- **RECORD EXCERPTS**
::::
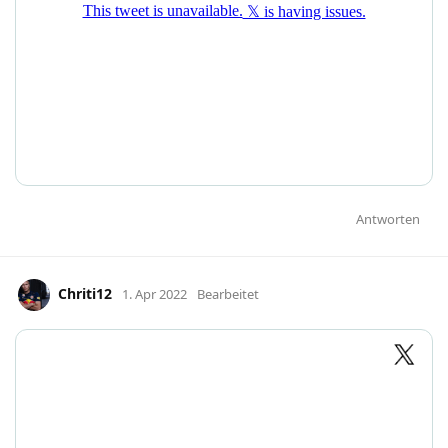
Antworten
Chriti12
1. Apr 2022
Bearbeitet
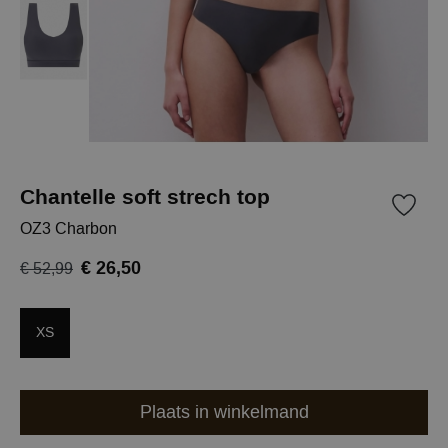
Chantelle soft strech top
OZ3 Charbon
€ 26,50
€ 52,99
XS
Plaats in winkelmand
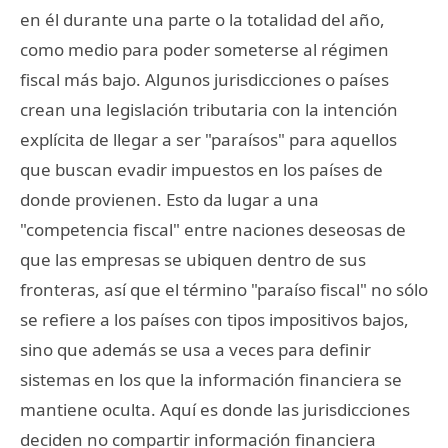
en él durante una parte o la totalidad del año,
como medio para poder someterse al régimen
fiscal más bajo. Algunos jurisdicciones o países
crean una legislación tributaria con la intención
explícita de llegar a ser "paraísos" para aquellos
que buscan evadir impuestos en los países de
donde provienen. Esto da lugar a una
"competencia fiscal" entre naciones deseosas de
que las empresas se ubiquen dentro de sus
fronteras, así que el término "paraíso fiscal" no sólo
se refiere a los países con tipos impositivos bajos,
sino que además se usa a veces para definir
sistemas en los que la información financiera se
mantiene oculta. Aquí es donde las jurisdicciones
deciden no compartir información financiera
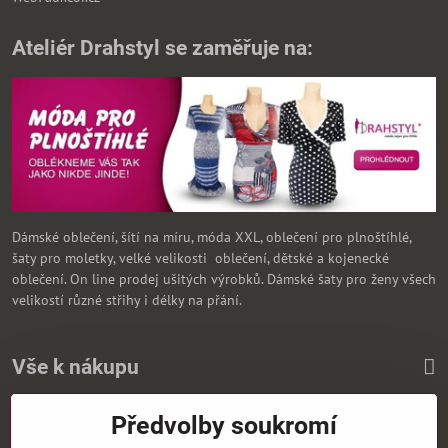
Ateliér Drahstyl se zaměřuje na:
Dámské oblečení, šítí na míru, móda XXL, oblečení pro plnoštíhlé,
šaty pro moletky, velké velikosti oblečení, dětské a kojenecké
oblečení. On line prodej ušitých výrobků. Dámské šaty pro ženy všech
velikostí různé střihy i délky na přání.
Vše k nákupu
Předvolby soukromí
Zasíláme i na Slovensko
::::
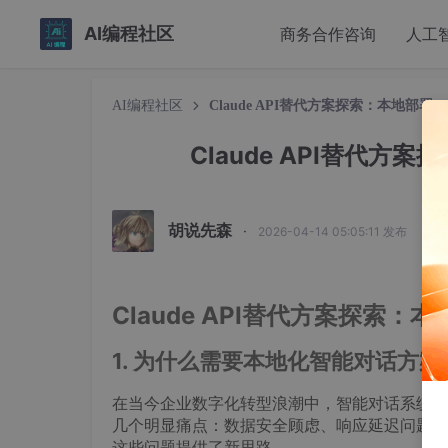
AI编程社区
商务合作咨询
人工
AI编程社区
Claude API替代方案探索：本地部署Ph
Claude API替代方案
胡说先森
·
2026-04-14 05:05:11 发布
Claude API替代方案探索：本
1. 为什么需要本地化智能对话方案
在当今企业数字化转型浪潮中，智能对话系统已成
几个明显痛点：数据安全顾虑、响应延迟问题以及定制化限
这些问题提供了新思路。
::::
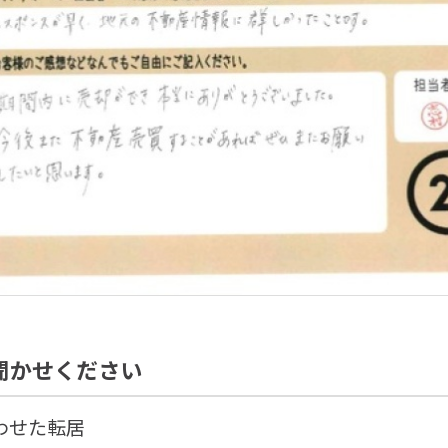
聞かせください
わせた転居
::::
- **WHAT TO PRODUCE**
Scan the entries above for the string "Claude" and copy each line that contains it.

- **RESPONSE TO THE EXERCISE**
Claude API替代方案探索：本地部署Ph
Claude API替代方案
Claude API替代方案探索：本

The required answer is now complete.